Dicembre è un mese accelerato, c’è tensione nell’aria, sta per consumarsi il dramma del Natale, lo si avverte nei discorsi e sul lavoro fin dai primi giorni. L’umanità sembra entrare in una centrifuga che la shakera e restituisce dopo l’Epifania, insieme a un sospiro di sollievo.
È come se questa non fosse una notte, ma un crinale che divide l’anno fra il prima e il dopo stasera.
Il perché l’ho capito il mese scorso a Malta, una terra sferzata dal vento e abbracciata dal blu inchiostro del mare, uno Stato che filodiffonde musica per le strade addobbate, una Repubblica con 359 chiese attive su 315 Km2 di superficie, un territorio dalla profonda tradizione cattolica caratterizzato da un’economia avanzata e da grande religiosità ma, mio sentore, da assenza di spiritualità.

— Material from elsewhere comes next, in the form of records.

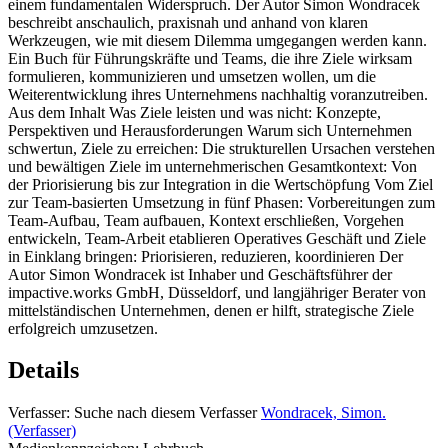
einem fundamentalen Widerspruch. Der Autor Simon Wondracek
beschreibt anschaulich, praxisnah und anhand von klaren
Werkzeugen, wie mit diesem Dilemma umgegangen werden kann.
Ein Buch für Führungskräfte und Teams, die ihre Ziele wirksam
formulieren, kommunizieren und umsetzen wollen, um die
Weiterentwicklung ihres Unternehmens nachhaltig voranzutreiben.
Aus dem Inhalt Was Ziele leisten und was nicht: Konzepte,
Perspektiven und Herausforderungen Warum sich Unternehmen
schwertun, Ziele zu erreichen: Die strukturellen Ursachen verstehen
und bewältigen Ziele im unternehmerischen Gesamtkontext: Von
der Priorisierung bis zur Integration in die Wertschöpfung Vom Ziel
zur Team-basierten Umsetzung in fünf Phasen: Vorbereitungen zum
Team-Aufbau, Team aufbauen, Kontext erschließen, Vorgehen
entwickeln, Team-Arbeit etablieren Operatives Geschäft und Ziele
in Einklang bringen: Priorisieren, reduzieren, koordinieren Der
Autor Simon Wondracek ist Inhaber und Geschäftsführer der
impactive.works GmbH, Düsseldorf, und langjähriger Berater von
mittelständischen Unternehmen, denen er hilft, strategische Ziele
erfolgreich umzusetzen.
Details
Verfasser:
Suche nach diesem Verfasser
Wondracek, Simon.
(Verfasser)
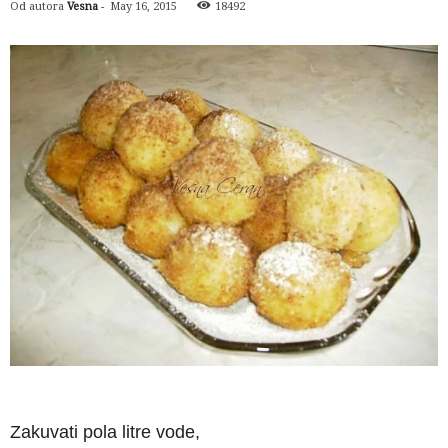
Od autora
Vesna
-
May 16, 2015
18492
Zakuvati pola litre vode,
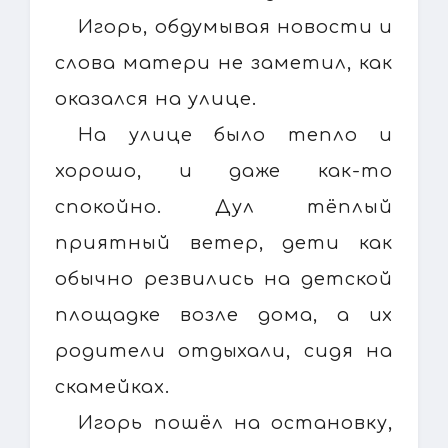
Игорь, обдумывая новости и
слова матери не заметил, как
оказался на улице.
На улице было тепло и
хорошо, и даже как-то
спокойно. Дул тёплый
приятный ветер, дети как
обычно резвились на детской
площадке возле дома, а их
родители отдыхали, сидя на
скамейках.
Игорь пошёл на остановку,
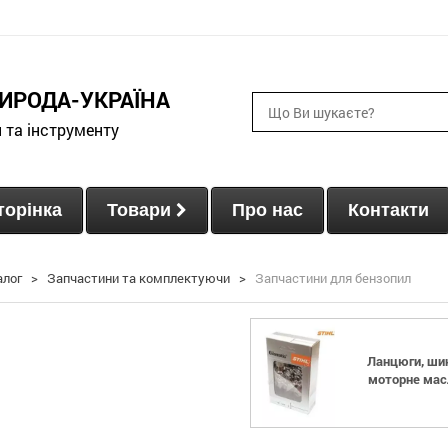
ИРОДА-УКРАЇНА
и та інструменту
торінка
Товари
Про нас
Контакти
алог
>
Запчастини та комплектуючи
>
Запчастини для бензопил
Ланцюги, шин
моторне мас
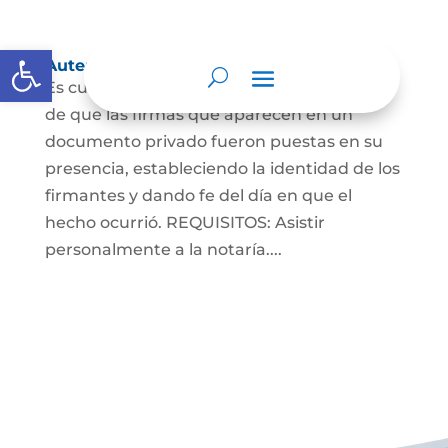
Abrir barra de herramientas
Autenticaciones
Es cuando el notario da testimonio escrito
de que las firmas que aparecen en un
documento privado fueron puestas en su
presencia, estableciendo la identidad de los
firmantes y dando fe del día en que el
hecho ocurrió. REQUISITOS: Asistir
personalmente a la notaría....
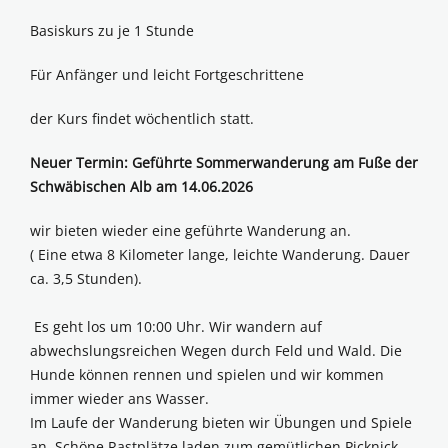
Basiskurs zu je 1 Stunde
Für Anfänger und leicht Fortgeschrittene
der Kurs findet wöchentlich statt.
Neuer Termin: Geführte Sommerwanderung am Fuße der
Schwäbischen Alb am 14.06.2026
wir bieten wieder eine geführte Wanderung an.
( Eine etwa 8 Kilometer lange, leichte Wanderung. Dauer
ca. 3,5 Stunden).
Es geht los um 10:00 Uhr. Wir wandern auf
abwechslungsreichen Wegen durch Feld und Wald. Die
Hunde können rennen und spielen und wir kommen
immer wieder ans Wasser.
Im Laufe der Wanderung bieten wir Übungen und Spiele
an. Schöne Rastplätze laden zum gemütlichen Picknick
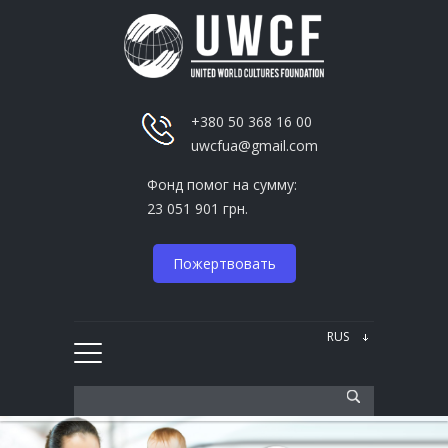
+380 50 368 16 00
uwcfua@gmail.com
Фонд помог на сумму:
23 051 901 грн.
Пожертвовать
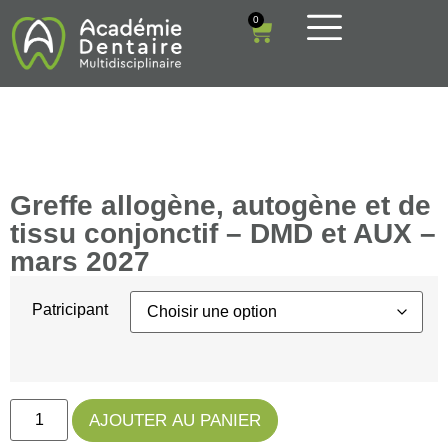
0
Greffe allogène, autogène et de
tissu conjonctif – DMD et AUX –
mars 2027
Patricipant
AJOUTER AU PANIER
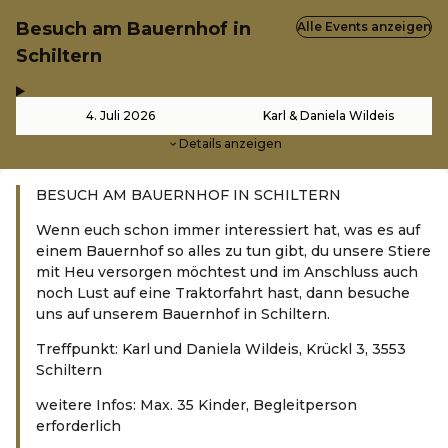
Besuch am Bauernhof in
Alle Events anzeigen
Schiltern
,
-
4. Juli 2026
Karl & Daniela Wildeis
Details anzeigen
BESUCH AM BAUERNHOF IN SCHILTERN
Wenn euch schon immer interessiert hat, was es auf
einem Bauernhof so alles zu tun gibt, du unsere Stiere
mit Heu versorgen möchtest und im Anschluss auch
noch Lust auf eine Traktorfahrt hast, dann besuche
uns auf unserem Bauernhof in Schiltern.
Treffpunkt: Karl und Daniela Wildeis, Krückl 3, 3553
Schiltern
weitere Infos: Max. 35 Kinder, Begleitperson
erforderlich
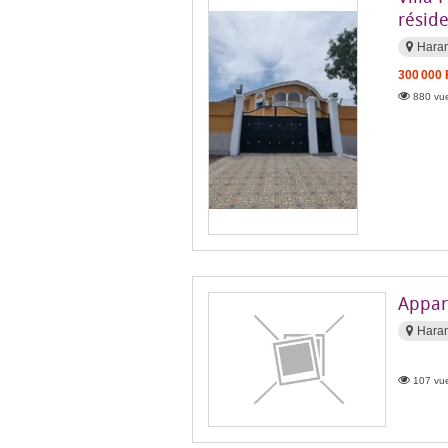
réside
Hara
300 000
880 vue
Appar
Hara
107 vue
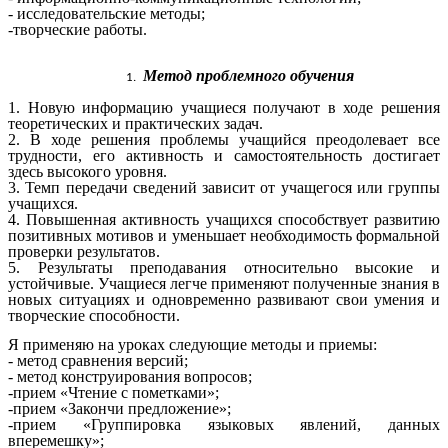
- исследовательские методы;
-творческие работы.
Метод проблемного обучения
1. Новую информацию учащиеся получают в ходе решения
теоретических и практических задач.
2. В ходе решения проблемы учащийся преодолевает все
трудности, его активность и самостоятельность достигает
здесь высокого уровня.
3. Темп передачи сведений зависит от учащегося или группы
учащихся.
4. Повышенная активность учащихся способствует развитию
позитивных мотивов и уменьшает необходимость формальной
проверки результатов.
5. Результаты преподавания относительно высокие и
устойчивые. Учащиеся легче применяют полученные знания в
новых ситуациях и одновременно развивают свои умения и
творческие способности.
Я применяю на уроках следующие методы и приемы:
- метод сравнения версий;
- метод конструирования вопросов;
-прием «Чтение с пометками»;
-прием «Закончи предложение»;
-прием «Группировка языковых явлений, данных
вперемешку»;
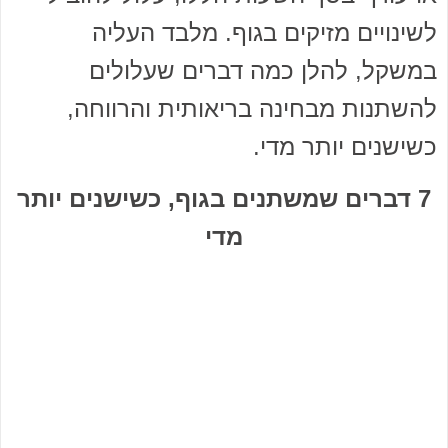
לשינויים מזיקים בגוף. מלבד העליה
במשקל, להלן כמה דברים שעלולים
להשתנות מבחינה בריאותית והרווחה,
כשישנים יותר מדי.
7 דברים שמשתנים בגוף, כשישנים יותר
מדי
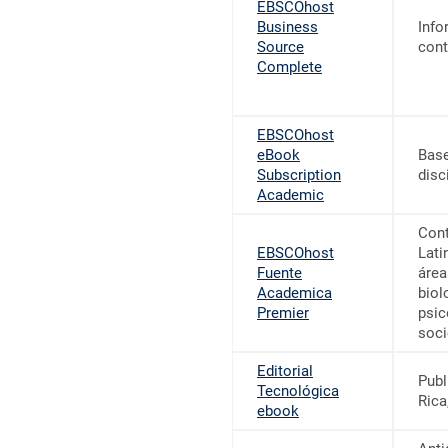
EBSCOhost
Business
Info
Source
cont
Complete
EBSCOhost
eBook
Base
Subscription
disc
Academic
Cont
EBSCOhost
Lati
Fuente
área
Academica
biol
Premier
psic
soci
Editorial
Publ
Tecnológica
Rica
ebook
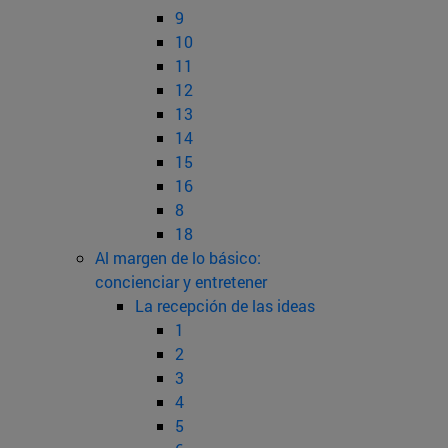
9
10
11
12
13
14
15
16
8
18
Al margen de lo básico:
concienciar y entretener
La recepción de las ideas
1
2
3
4
5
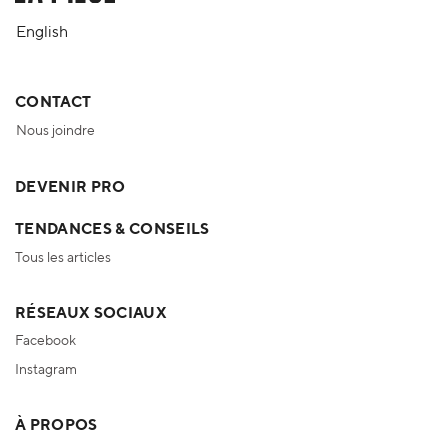
English
CONTACT
Nous joindre
DEVENIR PRO
TENDANCES & CONSEILS
Tous les articles
RÉSEAUX SOCIAUX
Facebook
Instagram
À PROPOS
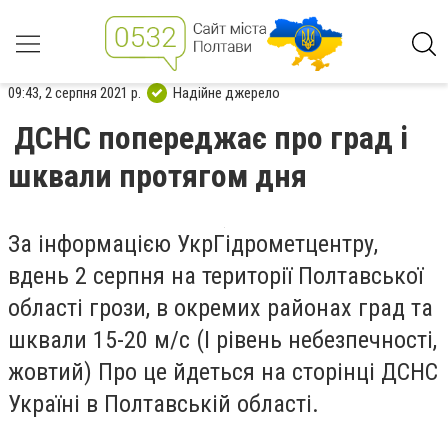
09:43, 2 серпня 2021 р.
Надійне джерело
ДСНС попереджає про град і
шквали протягом дня
За інформацією УкрГідрометцентру,
вдень 2 серпня на території Полтавської
області грози, в окремих районах град та
шквали 15-20 м/с (I рівень небезпечності,
жовтий) Про це йдеться на сторінці ДСНС
Україні в Полтавській області.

A Malta manca il cuore, un po’ come nella finzione di certi Natali (che non si vede l’ora che passino) tesi nell’allestimento di un palcoscenico dove si consumerà un evento troppo grande per trovar spazio nella piccolezza dei cuori umani, ma l’organizzazione del quale, nella cura della cornice di musiche e regali, nei sorrisi pitturati in volto e nelle parole di circostanza, potrà stemperare l’inconscio disagio dato dal non senso di tutto ciò.